Dado que não há necessidade de colocar fisicamente linhas telefónicas até à casa das pessoas, as comunicações móveis são um importante factor de desenvolvimento em áreas geográficas, que até há bem pouco tempo, estariam completamente cortadas do resto do mundo. Precisamente por essa razão, o acesso à Internet móvel pode ser um dos factores que leve à proliferação de serviços.

No entanto, nem tudo são boas notícias. A maioria do tráfego, e dos clientes, nesses países, são pré pagos. Factores como a total incapacidade de fazer boa cobrança das facturas e pouca, ou nenhuma, protecção legal dos operadores, leva a que muito poucos clientes tenham a opção de ter um plano tarifário com assinatura, estando este acessível apenas a pessoas muito bem colocadas em organizações governamentais, ou pessoas de muitas posses. Como exemplo, nalguns países do Norte de África, o cliente tem de ter vários cartões de crédito para ser elegível para um plano tarifário pós pago.

A questão dos preços das comunicações é muito sensível nesses mercados. O preço das comunicações é um dos factores mais substanciais na decisão de mudança de operador, pelo que aplicações que envolvam transmissão de dados - mais onerosas do que as chamadas de voz, ou SMS – são relegadas mais por uma questão de custos, do que por outra razão mais tecnológica.

Soluções como o SMS, de longe o meio de comunicação mais utilizado, quer por uma questão de simplicidade, quer por uma questão de preço, são as mais divulgadas.

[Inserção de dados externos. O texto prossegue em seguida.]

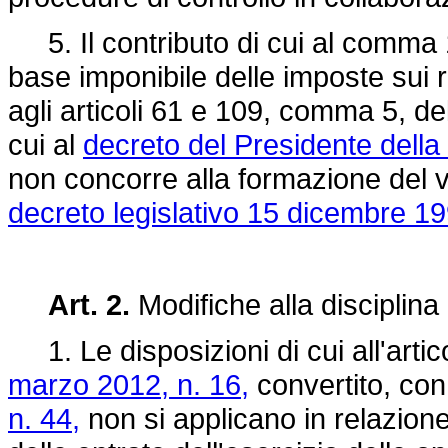
5. Il contributo di cui al comma 
base imponibile delle imposte sui red
agli articoli 61 e 109, comma 5, del
cui al
decreto del Presidente dell
non concorre alla formazione del va
decreto legislativo 15 dicembre 19
Art. 2.
Modifiche alla disciplina
1. Le disposizioni di cui all'arti
marzo 2012, n. 16,
convertito, con
n. 44,
non si applicano in relazione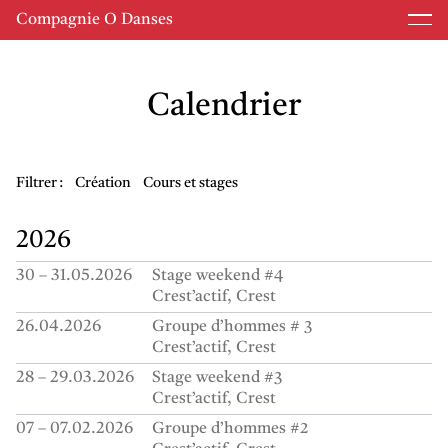
Compagnie O Danses
Calendrier
Filtrer :
Création
Cours et stages
2026
30 – 31.05.2026
Stage weekend #4
Crest’actif
Crest
26.04.2026
Groupe d’hommes # 3
Crest’actif
Crest
28 – 29.03.2026
Stage weekend #3
Crest’actif
Crest
07 – 07.02.2026
Groupe d’hommes #2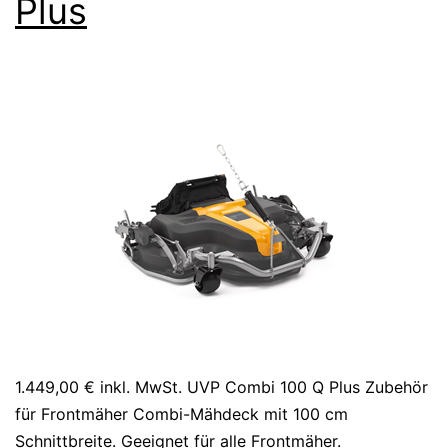
Plus
1.449,00 € inkl. MwSt. UVP Combi 100 Q Plus Zubehör
für Frontmäher Combi-Mähdeck mit 100 cm
Schnittbreite. Geeignet für alle Frontmäher.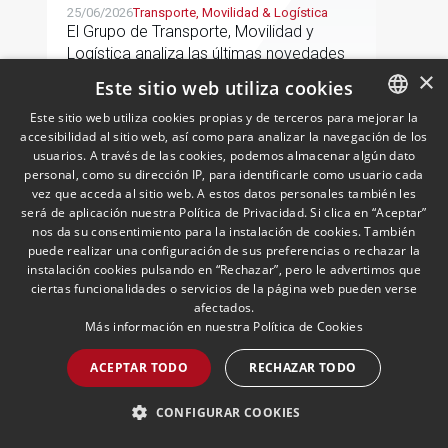
25/06/2026
Transporte, Movilidad & Logística
El Grupo de Transporte, Movilidad y
Logística analiza las últimas novedades
×
del sector
Este sitio web utiliza cookies
Este sitio web utiliza cookies propias y de terceros para mejorar la
accesibilidad al sitio web, así como para analizar la navegación de los
SPANISH
LEER MÁS >>
usuarios. A través de las cookies, podemos almacenar algún dato
ENGLISH
personal, como su dirección IP, para identificarle como usuario cada
vez que acceda al sitio web. A estos datos personales también les
PORTUGUESE
será de aplicación nuestra Política de Privacidad. Si clica en “Aceptar”
nos da su consentimiento para la instalación de cookies. También
puede realizar una configuración de sus preferencias o rechazar la
instalación cookies pulsando en “Rechazar”, pero le advertimos que
ciertas funcionalidades o servicios de la página web pueden verse
afectados.
Más información en nuestra
Política de Cookies
ACEPTAR TODO
RECHAZAR TODO
European Newsletter: Step
in Tax
CONFIGURAR COOKIES
23/06/2026
Fiscal
La práctica europea de Fiscal de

Qualquer taxista tem um telefone móvel, cujo número dispensa com facilidade, para potenciar mais negócio. Este modelo do telefone móvel até permite algumas inovações, como ter uma conta corrente aberta num taxi que acabámos de apanhar, pela primeira vez, com facturação diária, em oposição a pagar de cada vez que se viaja.

É um mercado com umas dualidades interessantes, mas que não representam, necessariamente, limitações. Os problemas são resolvidos à luz de paradigmas diferentes, mas são mercados extremamente interessantes e dinâmicos, onde a penetração das soluções tecnológicas mais avançadas são representativas de um mercado mesmo à beira de explodir.